Selon une source proche du dossier, l’industrie aéronautique française a écrit à la Commission européenne pour demander des contre-mesures “proportionnées et fermes” si les nouveaux droits de douane américains causent un préjudice significatif. Toutefois, la puissante association Gifas, présidée en alternance par Airbus, appelle également à calibrer toute riposte afin de ne pas pénaliser les entreprises européennes fortement dépendantes des importations américaines. Gifas n’a pas commenté cette initiative.

La Commission européenne, de son côté, s’est référée aux déclarations de sa présidente Ursula von der Leyen, qui a affirmé que l’UE était prête à réagir si les discussions avec Washington échouaient.

Le ton de la lettre illustre la position délicate de la France, au centre d’un écosystème interconnecté d’avions et de moteurs. Les analystes estiment que cette démarche vise notamment à atténuer l’impact potentiel des taxes sur le secteur des moteurs, tout aussi interdépendant que concurrentiel.

Basé à Toulouse, Airbus est le deuxième exportateur français derrière l’agroalimentaire, et se dispute le marché avec Boeing.

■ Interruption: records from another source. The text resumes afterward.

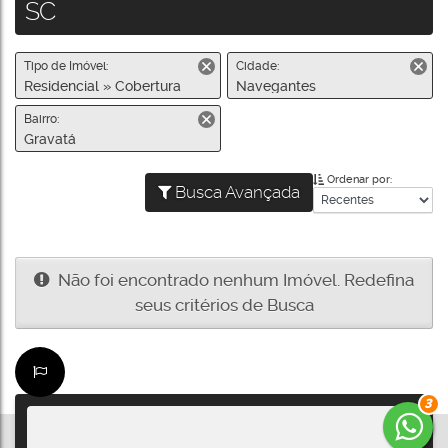
SC
Tipo de Imóvel:
Cidade:
Residencial » Cobertura
Navegantes
Bairro:
Gravatá
Ordenar por:
Busca Avançada
Não foi encontrado nenhum Imóvel. Redefina
seus critérios de Busca
3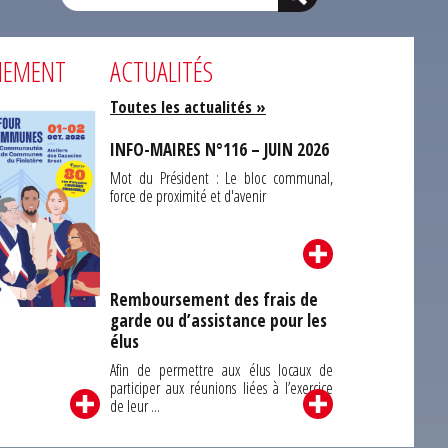
NEMENT
ACTUALITÉS
Toutes les actualités »
INFO-MAIRES N°116 – JUIN 2026
Mot du Président : Le bloc communal,
force de proximité et d'avenir
Remboursement des frais de
garde ou d’assistance pour les
Carrefour des
élus
unes du Finistère
2026
Afin de permettre aux élus locaux de
participer aux réunions liées à l’exercice
de leur ...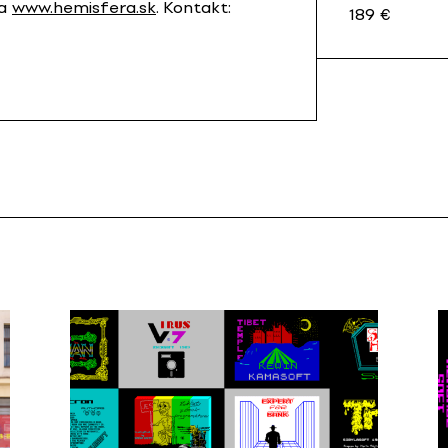
na
www.hemisfera.sk
. Kontakt:
189 €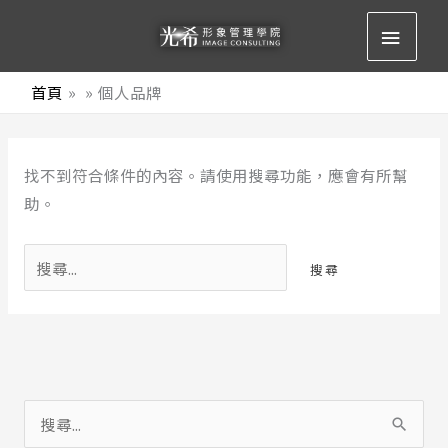
跳
主
至
要
主
首頁
個人品牌
要
選
內
搜
容
單
找不到符合條件的內容。請使用搜尋功能，應會有所幫
尋
助。
關
鍵
字:
搜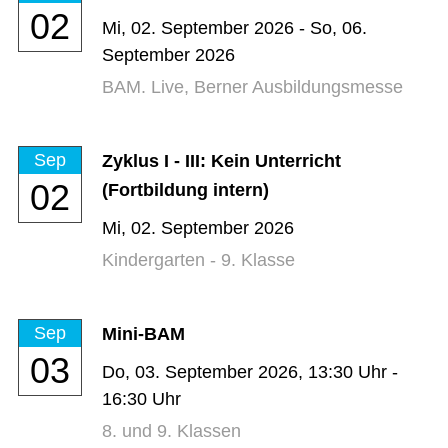
02
Mi,
02. September 2026
-
So,
06.
September 2026
BAM. Live, Berner Ausbildungsmesse
Sep
Zyklus I - III: Kein Unterricht
02
(Fortbildung intern)
Mi,
02. September 2026
Kindergarten - 9. Klasse
Sep
Mini-BAM
03
Do,
03. September 2026
, 13:30
Uhr
-
16:30
Uhr
8. und 9. Klassen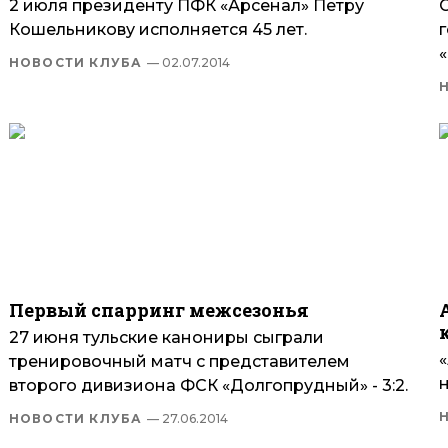
2 июля президенту ПФК «Арсенал» Петру
С
Кошельникову исполняется 45 лет.
НОВОСТИ КЛУБА
— 02.07.2014
Первый спарринг межсезонья
27 июня тульские канониры сыграли
тренировочный матч с представителем
второго дивизиона ФСК «Долгопрудный» - 3:2.
НОВОСТИ КЛУБА
— 27.06.2014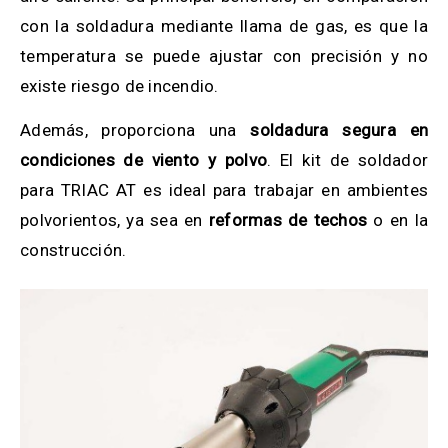
con la soldadura mediante llama de gas, es que la
temperatura se puede ajustar con precisión y no
existe riesgo de incendio.
Además, proporciona una
soldadura segura en
condiciones de viento y polvo
. El kit de soldador
para TRIAC AT es ideal para trabajar en ambientes
polvorientos, ya sea en
reformas de techos
o en la
construcción.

Mais la France abrite aussi CFM International, le plus grand fabricant de moteurs d’avion au monde en volume. Cette coentreprise transatlantique de 50 ans, détenue à parts égales par Safran et GE Aerospace, fournit à la fois Airbus et Boeing, tout en restant jusqu’ici à l’écart des conflits commerciaux.

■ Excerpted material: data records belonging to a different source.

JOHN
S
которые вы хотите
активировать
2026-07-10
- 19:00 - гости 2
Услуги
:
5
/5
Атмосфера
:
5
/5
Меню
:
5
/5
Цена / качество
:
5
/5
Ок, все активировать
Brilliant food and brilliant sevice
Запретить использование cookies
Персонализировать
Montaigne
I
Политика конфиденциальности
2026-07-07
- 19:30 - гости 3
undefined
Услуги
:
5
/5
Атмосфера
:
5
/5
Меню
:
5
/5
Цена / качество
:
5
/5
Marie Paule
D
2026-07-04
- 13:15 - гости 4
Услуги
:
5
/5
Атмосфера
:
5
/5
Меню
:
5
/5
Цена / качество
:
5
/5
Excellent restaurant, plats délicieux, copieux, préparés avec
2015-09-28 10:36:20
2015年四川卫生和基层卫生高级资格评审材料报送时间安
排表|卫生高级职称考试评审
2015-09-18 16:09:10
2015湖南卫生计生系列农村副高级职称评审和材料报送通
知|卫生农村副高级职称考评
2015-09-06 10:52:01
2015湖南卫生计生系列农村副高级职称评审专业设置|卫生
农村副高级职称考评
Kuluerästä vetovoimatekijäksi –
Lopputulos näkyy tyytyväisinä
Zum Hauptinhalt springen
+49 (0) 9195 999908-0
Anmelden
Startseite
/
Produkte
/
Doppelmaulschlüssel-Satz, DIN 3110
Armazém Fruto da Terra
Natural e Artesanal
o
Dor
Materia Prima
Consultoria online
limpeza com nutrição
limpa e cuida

Airbus compte également parmi ses fournisseurs Pratt & Whitney (filiale de RTX, aux États-Unis), qui collabore étroitement avec l’allemand MTU. De son côté, Boeing importe certains moteurs de Rolls-Royce ainsi que des composants européens pour équiper son 777.

Un silence de glace

Aucun de ces groupes n’a fait de commentaire sur la nouvelle salve de tarifs. Mais les analystes préviennent : les coûts liés aux moteurs se répercuteront inévitablement sur l’ensemble du prix des avions, indépendamment d’une réponse de l’UE.

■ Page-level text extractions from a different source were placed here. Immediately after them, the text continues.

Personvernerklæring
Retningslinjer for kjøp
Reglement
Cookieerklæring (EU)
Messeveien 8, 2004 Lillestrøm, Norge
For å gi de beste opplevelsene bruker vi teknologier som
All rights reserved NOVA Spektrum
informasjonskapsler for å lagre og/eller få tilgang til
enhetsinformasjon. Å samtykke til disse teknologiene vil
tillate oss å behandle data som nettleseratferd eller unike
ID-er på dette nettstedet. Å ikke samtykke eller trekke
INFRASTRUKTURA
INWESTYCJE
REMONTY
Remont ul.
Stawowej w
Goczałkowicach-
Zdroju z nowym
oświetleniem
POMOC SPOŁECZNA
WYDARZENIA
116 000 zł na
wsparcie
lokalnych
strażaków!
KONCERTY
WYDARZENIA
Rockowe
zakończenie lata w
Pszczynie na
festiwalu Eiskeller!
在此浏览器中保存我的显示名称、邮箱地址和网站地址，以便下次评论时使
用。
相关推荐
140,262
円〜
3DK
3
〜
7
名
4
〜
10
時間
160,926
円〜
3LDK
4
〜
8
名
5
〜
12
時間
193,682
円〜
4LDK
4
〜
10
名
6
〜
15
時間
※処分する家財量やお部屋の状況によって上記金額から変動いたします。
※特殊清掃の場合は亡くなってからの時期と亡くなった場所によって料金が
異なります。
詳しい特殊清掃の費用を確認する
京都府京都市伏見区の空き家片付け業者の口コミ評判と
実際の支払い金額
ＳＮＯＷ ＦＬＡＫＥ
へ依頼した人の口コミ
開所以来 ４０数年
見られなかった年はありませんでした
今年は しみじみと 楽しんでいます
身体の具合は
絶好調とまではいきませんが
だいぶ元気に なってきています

“Si la guerre des tarifs s’étend aux avions ou à leurs pièces détachées, cela entraînera clairement des coûts plus élevés pour notre compagnie aérienne et des billets plus chers pour nos clients”, a déclaré Michael O’Leary, PDG de la compagnie à bas prix Ryanair, au micro de Newstalk Breakfast en Irlande.

“Airbus et ses pairs sont vulnérables aux droits de douane, aux perturbations de la chaîne d'approvisionnement et aux caprices des politiques protectionnistes. Compte tenu de l'impact des droits de douane imposés par Trump, il est clair que le secteur aérospatial est confronté à de sérieux risques. Le lobby aérospatial français appelle à des contre-mesures « énergiques », mais la réalité est sans appel : les représailles pourraient aggraver le conflit d'une manière que l'Europe ne peut se permettre.” détaille Saïma Hussain, analyste chez AlphaValue

Jusqu’à récemment, les avionneurs pensaient encore que leur secteur serait épargné par ce nouvel épisode de tensions commerciales. O’Leary avait même jugé les tarifs peu probables après une rencontre avec un haut dirigeant de Boeing la semaine dernière.

Le PDG de Boeing, Kelly Ortberg, avait quant à lui averti une commission du Sénat, quelques heures seulement avant l’annonce des nouveaux droits, qu’il était crucial pour Boeing d’éviter une situation dans laquelle certains marchés deviendraient inaccessibles.

Selon les données de Boeing et Cirium, l’avionneur américain livre environ 17% de ses appareils à l’Europe, tandis qu’Airbus en expédie 12% vers les États-Unis, une partie étant assemblée sur place.